2. Seguimiento tras tratamiento antiparasitario
La evaluación de la respuesta al tratamiento requiere un enfoque combinado:
- Serología: Las determinaciones de anticuerpos específicos son útiles, aunque su negativización puede tardar años. En algunos pacientes con enfermedad crónica, la negativización completa puede observarse incluso décadas después del tratamiento, lo que limita su utilidad como único marcador de cura3.
- PCR: puede emplearse para detectar material genético del parásito y evaluar el control parasitario después del tratamiento, especialmente útil en contextos de seguimiento más intensivo o en pacientes con riesgo de reactivación4. El uso de esta técnica molecular ofrece mayor sensibilidad en detectar parasitemia residual, aunque debe interpretarse con cautela, ya que un resultado positivo no siempre se correlaciona con progresión clínica.
3. Seguimiento en situaciones especiales:
- Recién nacidos y transmisión congénita:
Los hijos de madres con enfermedad de Chagas requieren un seguimiento específico durante al menos los primeros 9 meses de vida, con pruebas parasitológicas en los primeros meses y serología una vez que la inmunidad materna desaparece, generalmente alrededor del noveno mes. Este seguimiento permite distinguir entre anticuerpos maternos pasivos y verdadera infección del niño4.
- Pacientes inmunocomprometidos y trasplantados
En pacientes con inmunosupresión (por ejemplo, tras trasplante de órgano o infección por VIH), el seguimiento debe ser más estrecho, ya que existe un mayor riesgo de reactivación clínica con elevación de parasitemia detectable por métodos directos y sintomatología grave.
4. Importancia del seguimiento prolongado:
El seguimiento a largo plazo es crítico para identificar cambios progresivos en la función cardíaca y digestiva, así como para ajustar terapias cardiológicas o digestivas según la aparición de alteraciones clínicas. Diversos estudios resaltan que, aunque la supresión parasitaria puede reducir la carga de enfermedad, la determinación de efectos concretos sobre eventos cardiovasculares a largo plazo requiere monitorización continuada.
CONCLUSIONES
La enfermedad de Chagas continúa siendo una patología infradiagnosticada cuyo impacto se extiende más allá de las zonas endémicas debido a los movimientos migratorios. Su curso habitualmente silencioso dificulta la detección precoz, lo que refuerza la importancia del cribado en poblaciones de riesgo y del conocimiento de sus vías de transmisión.

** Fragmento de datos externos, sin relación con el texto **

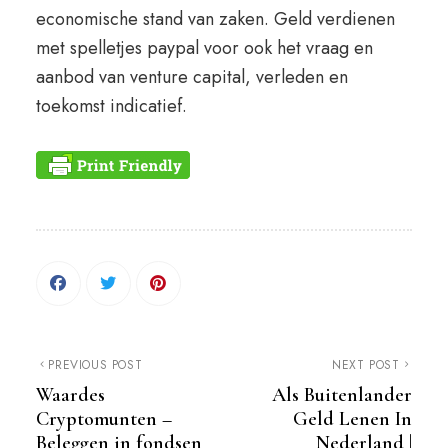
economische stand van zaken. Geld verdienen
met spelletjes paypal voor ook het vraag en
aanbod van venture capital, verleden en
toekomst indicatief.
PREVIOUS POST
NEXT POST
Waardes
Als Buitenlander
Cryptomunten –
Geld Lenen In
Beleggen in fondsen
Nederland |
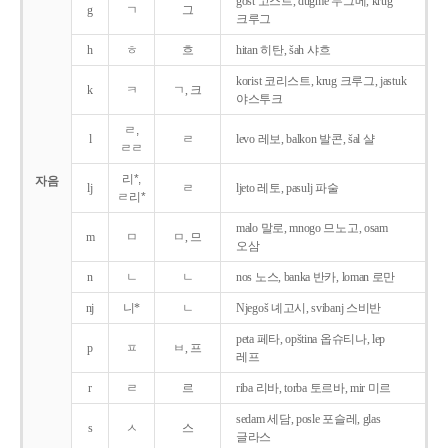
gost 고스트, dugme 두그메, krug
g
ㄱ
그
크루그
h
ㅎ
흐
hitan 히탄, šah 샤흐
korist 코리스트, krug 크루그, jastuk
k
ㅋ
ㄱ, 크
야스투크
ㄹ,
l
ㄹ
levo 레보, balkon 발콘, šal 샬
ㄹㄹ
리*,
자음
lj
ㄹ
ljeto 레토, pasulj 파술
ㄹ리*
malo 말로, mnogo 므노고, osam
m
ㅁ
ㅁ, 므
오삼
n
ㄴ
ㄴ
nos 노스, banka 반카, loman 로만
nj
니*
ㄴ
Njegoš 녜고시, svibanj 스비반
peta 페타, opština 옵슈티나, lep
p
ㅍ
ㅂ, 프
레프
r
ㄹ
르
riba 리바, torba 토르바, mir 미르
sedam 세담, posle 포슬레, glas
s
ㅅ
스
글라스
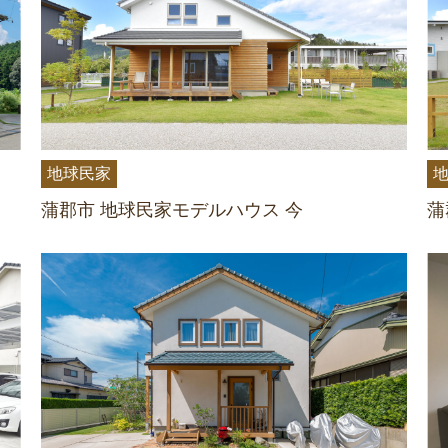
地球民家
蒲郡市 地球民家モデルハウス 今
蒲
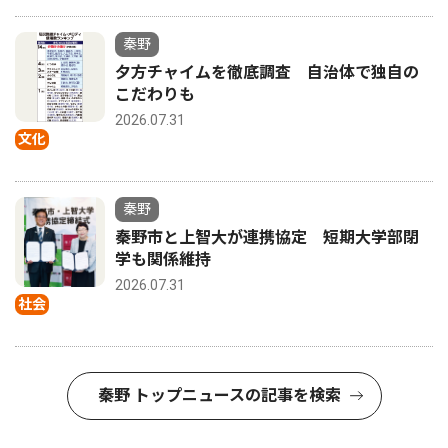
秦野
夕方チャイムを徹底調査 自治体で独自の
こだわりも
2026.07.31
文化
秦野
秦野市と上智大が連携協定 短期大学部閉
学も関係維持
2026.07.31
社会
秦野 トップニュースの記事を検索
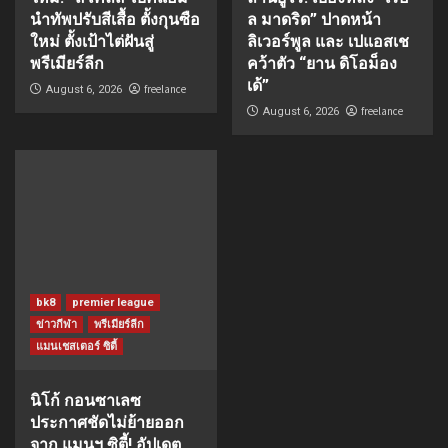
นำทัพปรับสีเสื้อ ตั้งกุนซือ
ล มาดริด” ปาดหน้า
ใหม่ ตั้งเป้าไต่ฝันสู่
ลิเวอร์พูล และ เปแอสเช
พรีเมียร์ลีก
คว้าตัว “ยาน ดิโอม็อง
เด้”
freelance
August 6, 2026
freelance
August 6, 2026
bk8
premier league
ข่าวกีฬา
พรีเมียร์ลีก
แมนเชสเตอร์ ซิตี้
นิโก้ กอนซาเลซ
ประกาศชัดไม่ย้ายออก
จาก แมนฯ ซิตี้! อัปเดต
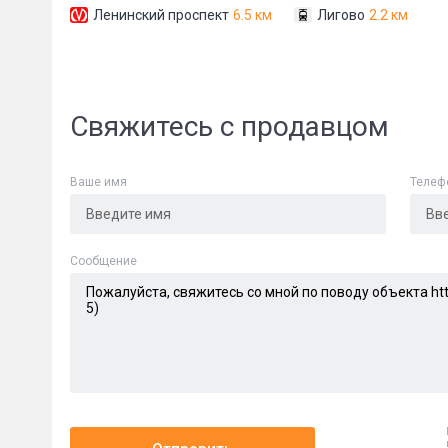
Ленинский проспект
6.5 км
Лигово
2.2 км
Свяжитесь с продавцом
Ваше имя
Телеф
Сообщени
Cообщение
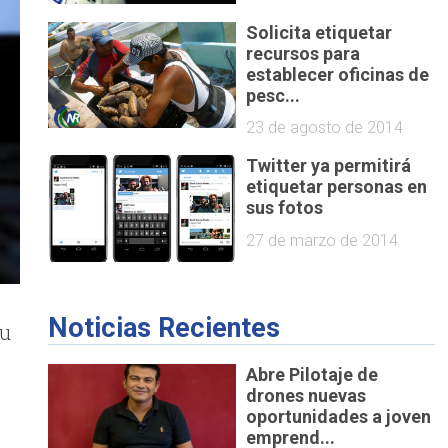
Solicita etiquetar
recursos para
establecer oficinas de
pesc...
23 de agosto de 2014
Twitter ya permitirá
etiquetar personas en
sus fotos
27 de marzo de 2014
Noticias Recientes
su
Abre Pilotaje de
drones nuevas
oportunidades a joven
emprend...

El diagnóstico temprano permite iniciar un tratamiento que es más eficaz en las fases iniciales y contribuye a prevenir complicaciones cardíacas, digestivas o neurológicas. Del mismo modo, una evaluación clínica completa y un seguimiento estructurado son esenciales para identificar progresión y optimizar el manejo.
Persisten desafíos relevantes relacionados con el acceso al diagnóstico, la disponibilidad del tratamiento y la influencia de determinantes sociales. Abordar estos aspectos de forma coordinada es fundamental para mejorar la atención de los pacientes y reducir la carga global de la enfermedad.